Jerry Allen

Personal information
- Date of birth: 21 March 1979 (age 47)
- Place of birth: Solomon Islands
- Position: Midfielder

Senior career*
- Years: Team / Apps / (Gls)
- 0000–2003: Marist
- 2004–2005: Systek Kingz
- 2006–2008: Marist

International career
- 2001–2003: Solomon Islands / 4 / (0)

Managerial career
- 2008–2010: Hekari
- 2010–2011: Hekari (assistant)
- 2011–2016: Hekari
- 2016–2018: Solomon Islands U17
- 2017: Marist (assistant)
- 2017–2018: Marist
- 2019–2020: Hekari
- 2020–2024: Honiara City FC
- 2021–2024: Solomon Islands U20
- 2026: PNG Hekari

= Jerry Allen (footballer) =

Solomon Islands footballer (born 1979)

Jerry Allen (born 21 March 1979) is a Solomon Islands football manager and former footballer.

==Life and career==
Allen is the older brother of Solomon Islands international Jerry Sam. He mainly operated as a midfielder. He started his career with Solomon Islands side Marist. In 2004, he signed for Systek Kingz. In 2006, he returned to Marist. He played for the Solomon Islands national football team at the 2002 OFC Nations Cup, the 2003 South Pacific Games and the 2002 FIFA World Cup qualification.

In 2008, Allen was appointed manager of Papua New Guinean side Hekari. He helped the club win the league and the 2009–10 OFC Champions League.

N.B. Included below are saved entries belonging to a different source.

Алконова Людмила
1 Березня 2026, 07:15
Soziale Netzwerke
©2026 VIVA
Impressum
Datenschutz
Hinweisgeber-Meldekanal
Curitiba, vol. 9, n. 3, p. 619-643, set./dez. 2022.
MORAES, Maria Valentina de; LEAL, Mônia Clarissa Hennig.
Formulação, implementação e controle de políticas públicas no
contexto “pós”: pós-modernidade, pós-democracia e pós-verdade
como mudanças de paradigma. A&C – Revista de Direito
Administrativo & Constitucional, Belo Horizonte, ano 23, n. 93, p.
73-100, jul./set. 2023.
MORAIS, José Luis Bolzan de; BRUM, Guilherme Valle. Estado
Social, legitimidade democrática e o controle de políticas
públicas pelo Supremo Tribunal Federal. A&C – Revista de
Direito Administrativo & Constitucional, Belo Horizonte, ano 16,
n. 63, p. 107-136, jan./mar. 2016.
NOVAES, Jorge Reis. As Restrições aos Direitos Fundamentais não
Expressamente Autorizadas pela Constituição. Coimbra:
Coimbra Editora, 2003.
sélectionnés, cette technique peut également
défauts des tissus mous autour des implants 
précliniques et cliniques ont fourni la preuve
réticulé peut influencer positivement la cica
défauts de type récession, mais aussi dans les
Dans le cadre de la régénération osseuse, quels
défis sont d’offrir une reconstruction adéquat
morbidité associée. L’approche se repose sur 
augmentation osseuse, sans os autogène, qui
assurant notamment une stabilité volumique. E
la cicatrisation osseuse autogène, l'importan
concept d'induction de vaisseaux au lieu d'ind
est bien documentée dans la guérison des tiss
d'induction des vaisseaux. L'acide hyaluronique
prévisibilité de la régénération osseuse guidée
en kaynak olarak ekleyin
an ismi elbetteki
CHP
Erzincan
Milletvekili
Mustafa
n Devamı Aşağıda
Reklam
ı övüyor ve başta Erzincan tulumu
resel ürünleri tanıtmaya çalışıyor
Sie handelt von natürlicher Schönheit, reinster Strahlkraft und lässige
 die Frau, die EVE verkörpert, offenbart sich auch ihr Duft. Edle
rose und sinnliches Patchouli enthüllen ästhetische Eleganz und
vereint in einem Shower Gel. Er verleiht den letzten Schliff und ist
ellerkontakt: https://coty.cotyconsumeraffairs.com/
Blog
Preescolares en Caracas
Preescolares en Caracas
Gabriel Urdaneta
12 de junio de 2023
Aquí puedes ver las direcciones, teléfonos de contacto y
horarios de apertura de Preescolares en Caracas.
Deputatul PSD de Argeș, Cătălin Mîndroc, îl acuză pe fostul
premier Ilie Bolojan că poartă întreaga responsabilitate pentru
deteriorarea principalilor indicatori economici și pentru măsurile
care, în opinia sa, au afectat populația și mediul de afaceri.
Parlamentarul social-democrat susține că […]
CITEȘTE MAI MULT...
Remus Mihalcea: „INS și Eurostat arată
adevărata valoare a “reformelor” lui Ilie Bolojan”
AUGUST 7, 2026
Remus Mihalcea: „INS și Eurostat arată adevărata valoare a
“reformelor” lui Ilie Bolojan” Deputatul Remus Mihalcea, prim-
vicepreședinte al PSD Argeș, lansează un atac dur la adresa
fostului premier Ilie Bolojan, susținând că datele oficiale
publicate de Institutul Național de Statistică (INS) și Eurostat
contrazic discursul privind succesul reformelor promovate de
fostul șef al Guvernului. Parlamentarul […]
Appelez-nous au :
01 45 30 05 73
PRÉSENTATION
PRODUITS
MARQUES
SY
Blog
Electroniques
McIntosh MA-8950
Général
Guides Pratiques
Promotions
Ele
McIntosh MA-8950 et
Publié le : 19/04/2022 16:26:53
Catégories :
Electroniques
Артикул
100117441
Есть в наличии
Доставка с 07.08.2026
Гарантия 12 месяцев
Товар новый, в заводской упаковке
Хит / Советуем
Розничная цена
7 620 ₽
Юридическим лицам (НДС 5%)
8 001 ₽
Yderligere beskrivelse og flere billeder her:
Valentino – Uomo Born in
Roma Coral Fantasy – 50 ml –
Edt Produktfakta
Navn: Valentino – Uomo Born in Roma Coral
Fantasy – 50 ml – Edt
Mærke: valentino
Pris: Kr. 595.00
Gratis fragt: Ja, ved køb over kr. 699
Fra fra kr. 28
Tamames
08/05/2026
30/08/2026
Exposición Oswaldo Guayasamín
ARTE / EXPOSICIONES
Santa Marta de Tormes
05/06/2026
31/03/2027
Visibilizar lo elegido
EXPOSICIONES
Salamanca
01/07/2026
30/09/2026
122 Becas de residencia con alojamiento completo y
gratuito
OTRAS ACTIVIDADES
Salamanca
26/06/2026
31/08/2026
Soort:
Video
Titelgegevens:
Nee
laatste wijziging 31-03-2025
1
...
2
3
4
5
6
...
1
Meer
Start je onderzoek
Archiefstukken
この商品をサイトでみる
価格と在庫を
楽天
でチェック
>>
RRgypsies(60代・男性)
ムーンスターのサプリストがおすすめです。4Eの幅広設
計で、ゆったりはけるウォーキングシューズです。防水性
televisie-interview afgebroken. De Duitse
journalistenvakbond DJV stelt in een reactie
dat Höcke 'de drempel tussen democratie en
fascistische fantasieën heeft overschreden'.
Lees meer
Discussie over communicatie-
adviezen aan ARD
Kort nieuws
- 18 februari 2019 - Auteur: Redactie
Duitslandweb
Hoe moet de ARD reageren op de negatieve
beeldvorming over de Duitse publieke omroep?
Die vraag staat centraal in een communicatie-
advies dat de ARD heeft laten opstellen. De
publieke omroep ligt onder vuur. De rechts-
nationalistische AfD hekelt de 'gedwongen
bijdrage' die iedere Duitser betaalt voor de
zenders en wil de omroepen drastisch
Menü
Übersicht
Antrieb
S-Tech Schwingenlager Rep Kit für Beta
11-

They became the first non-New Zealand side to win the competition. He also managed them in the 2010 FIFA Club World Cup. In 2016, he was appointed manager of the Solomon Islands national under-17 football team. In 2017, he returned to Marist as an assistant manager. After that, he managed them in the OFC Champions League. In 2019, he returned to Hekari as manager for the third time, achieving third place in the league. In 2020, he was appointed manager of Solomon Islands side Honiara City, and 2021 took over the Solomon Islands national under-20 football team.